Asking what information we are interested in and identifying where the information is located in a specific document
Tailoring a query to the document and obtaining the desired information
(Re)casting the extracted values into a format that facilitates further analysis
XPath is a query language that is useful for addressing and extracting parts from HTML/XML documents.
url <- "http://www.r-datacollection.com/materials/ch-4-xpath/fortunes/fortunes.html"
fortune <- readLines(url)
library(XML)
parsed_fortune <- htmlParse(file=fortune)
print(parsed_fortune)
## <!DOCTYPE HTML PUBLIC "-//IETF//DTD HTML//EN">
## <html>
## <head><title>Collected R wisdoms</title></head>
## <body>
## <div id="R Inventor" lang="english" date="June/2003">
## <h1>Robert Gentleman</h1>
## <p><i>'What we have is nice, but we need something very different'</i></p>
## <p><b>Source: </b>Statistical Computing 2003, Reisensburg</p>
## </div>
##
## <div lang="english" date="October/2011">
## <h1>Rolf Turner</h1>
## <p><i>'R is wonderful, but it cannot work magic'</i> <br><emph>answering a request for automatic generation of 'data from a known mean and 95% CI'</emph></p>
## <p><b>Source: </b><a href="https://stat.ethz.ch/mailman/listinfo/r-help">R-help</a></p>
## </div>
##
## <address>
## <a href="http://www.r-datacollectionbook.com"><i>The book homepage</i></a><a></a>
## </address>
##
## </body>
## </html>
##
A tree perspective on parsed_fortune
?xpathSApply
## starting httpd help server ... done
getwd()
## [1] "C:/Users/CAU/Dropbox/2020_Class/fall/big data methodology/R"

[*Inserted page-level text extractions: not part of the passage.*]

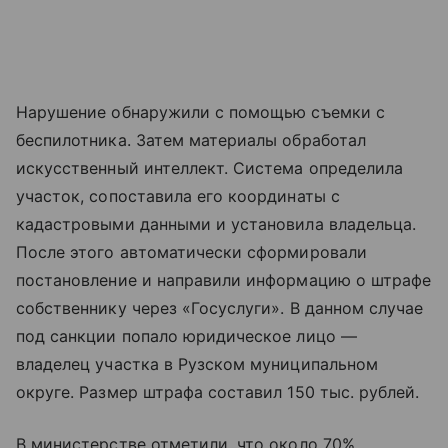
Нарушение обнаружили с помощью съемки с
беспилотника. Затем материалы обработал
искусственный интеллект. Система определила
участок, сопоставила его координаты с
кадастровыми данными и установила владельца.
После этого автоматически сформировали
постановление и направили информацию о штрафе
собственнику через «Госуслуги». В данном случае
под санкции попало юридическое лицо —
владелец участка в Рузском муниципальном
округе. Размер штрафа составил 150 тыс. рублей.
В министерстве отметили, что около 70%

xpathSApply(doc = parsed_fortune, path = "/html/body/div/p/i")
## [[1]]
## <i>'What we have is nice, but we need something very different'</i>
##
## [[2]]
## <i>'R is wonderful, but it cannot work magic'</i>
xpathSApply(parsed_fortune, "//body//p/i")
## [[1]]
## <i>'What we have is nice, but we need something very different'</i>
##
## [[2]]
## <i>'R is wonderful, but it cannot work magic'</i>
xpathSApply(parsed_fortune, "//p/i")
## [[1]]
## <i>'What we have is nice, but we need something very different'</i>
##
## [[2]]
## <i>'R is wonderful, but it cannot work magic'</i>
Relative path statements result in complete traversals of the document tree, which is rather expensive computationally and decreases the efficiency of the query. So, if speed is an issue to your code execution, it is advisable to express node locations by absolute paths
xpathSApply(parsed_fortune, "/html/body/div/*/i")
## [[1]]
## <i>'What we have is nice, but we need something very different'</i>
##
## [[2]]
## <i>'R is wonderful, but it cannot work magic'</i>
xpathSApply(parsed_fortune, "//title/..")
## [[1]]
## <head>
## <title>Collected R wisdoms</title>
## </head>
xpathSApply(parsed_fortune, "//address | //title")
## [[1]]
## <title>Collected R wisdoms</title>
##
## [[2]]
## <address>
## <a href="http://www.r-datacollectionbook.com">
## <i>The book homepage</i>
## </a>
## <a/>
## </address>
node1/relation::node2
xpathSApply(parsed_fortune, "//a/ancestor::div")
## [[1]]
## <div lang="english" date="October/2011">
## <h1>Rolf Turner</h1>
## <p><i>'R is wonderful, but it cannot work magic'</i> <br/><emph>answering a request for automatic generation of 'data from a known mean and 95% CI'</emph></p>
## <p><b>Source: </b><a href="https://stat.ethz.ch/mailman/listinfo/r-help">R-help</a></p>
## </div>
xpathSApply(parsed_fortune, "//a/ancestor::div//i")
## [[1]]
## <i>'R is wonderful, but it cannot work magic'</i>
xpathSApply(parsed_fortune, "//p/preceding-sibling::h1")
## [[1]]
## <h1>Robert Gentleman</h1>
##
## [[2]]
## <h1>Rolf Turner</h1>
xpathSApply(parsed_fortune, "//title/parent::*")
## [[1]]
## <head>
## <title>Collected R wisdoms</title>
## </head>
Visualizing node relations
Predicates are simple functions that are applied to a node’s name, value, or attribute, and which evaluate whether a condition is true or false.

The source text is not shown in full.